Task instructions: Calculate how many lines in the following records hold the word "Denis", and report that number without comment.

Dataset entries:
***

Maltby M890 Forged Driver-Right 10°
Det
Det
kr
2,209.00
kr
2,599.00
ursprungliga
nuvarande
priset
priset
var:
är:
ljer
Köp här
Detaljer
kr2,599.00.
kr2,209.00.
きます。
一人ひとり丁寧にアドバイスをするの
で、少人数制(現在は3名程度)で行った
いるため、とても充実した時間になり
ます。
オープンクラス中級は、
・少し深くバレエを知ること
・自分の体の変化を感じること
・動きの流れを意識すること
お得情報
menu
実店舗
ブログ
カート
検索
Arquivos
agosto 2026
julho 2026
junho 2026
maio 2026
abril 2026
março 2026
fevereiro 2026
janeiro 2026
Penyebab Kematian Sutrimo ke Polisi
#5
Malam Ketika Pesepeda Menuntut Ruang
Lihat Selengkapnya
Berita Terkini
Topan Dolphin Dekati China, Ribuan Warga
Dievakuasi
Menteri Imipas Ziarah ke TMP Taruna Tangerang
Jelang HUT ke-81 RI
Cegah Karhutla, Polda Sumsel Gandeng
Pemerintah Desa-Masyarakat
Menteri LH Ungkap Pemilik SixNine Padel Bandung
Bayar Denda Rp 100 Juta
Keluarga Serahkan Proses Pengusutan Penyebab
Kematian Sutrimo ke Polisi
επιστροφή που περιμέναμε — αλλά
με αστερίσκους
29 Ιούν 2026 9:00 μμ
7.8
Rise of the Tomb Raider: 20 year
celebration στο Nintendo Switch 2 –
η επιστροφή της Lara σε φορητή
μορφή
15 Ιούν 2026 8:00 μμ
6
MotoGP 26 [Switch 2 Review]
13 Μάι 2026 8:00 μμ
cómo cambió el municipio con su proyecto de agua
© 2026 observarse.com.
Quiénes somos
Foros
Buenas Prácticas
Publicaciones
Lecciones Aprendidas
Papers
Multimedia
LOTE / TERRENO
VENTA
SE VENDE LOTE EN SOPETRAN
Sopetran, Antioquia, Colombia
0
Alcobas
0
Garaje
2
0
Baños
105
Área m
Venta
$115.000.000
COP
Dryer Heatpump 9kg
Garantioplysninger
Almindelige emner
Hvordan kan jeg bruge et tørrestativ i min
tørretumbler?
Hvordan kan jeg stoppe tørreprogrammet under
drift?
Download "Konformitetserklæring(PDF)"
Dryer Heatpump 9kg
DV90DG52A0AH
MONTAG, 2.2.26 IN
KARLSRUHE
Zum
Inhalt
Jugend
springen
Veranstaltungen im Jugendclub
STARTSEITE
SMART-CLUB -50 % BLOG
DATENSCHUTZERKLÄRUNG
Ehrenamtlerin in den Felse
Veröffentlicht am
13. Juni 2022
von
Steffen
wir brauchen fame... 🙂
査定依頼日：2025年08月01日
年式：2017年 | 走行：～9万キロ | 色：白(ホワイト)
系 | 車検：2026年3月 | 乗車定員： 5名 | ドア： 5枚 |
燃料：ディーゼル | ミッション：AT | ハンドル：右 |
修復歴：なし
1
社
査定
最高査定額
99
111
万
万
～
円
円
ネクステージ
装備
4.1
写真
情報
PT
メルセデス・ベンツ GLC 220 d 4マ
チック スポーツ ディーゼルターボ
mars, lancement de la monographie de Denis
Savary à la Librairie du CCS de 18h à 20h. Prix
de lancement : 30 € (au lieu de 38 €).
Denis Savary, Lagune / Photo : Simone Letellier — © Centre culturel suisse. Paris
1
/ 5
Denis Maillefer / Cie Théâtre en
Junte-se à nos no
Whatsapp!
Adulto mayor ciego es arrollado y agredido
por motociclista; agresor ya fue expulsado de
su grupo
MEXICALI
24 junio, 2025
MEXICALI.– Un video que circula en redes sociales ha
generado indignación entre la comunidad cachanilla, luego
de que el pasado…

***

Answer to the exercise: 3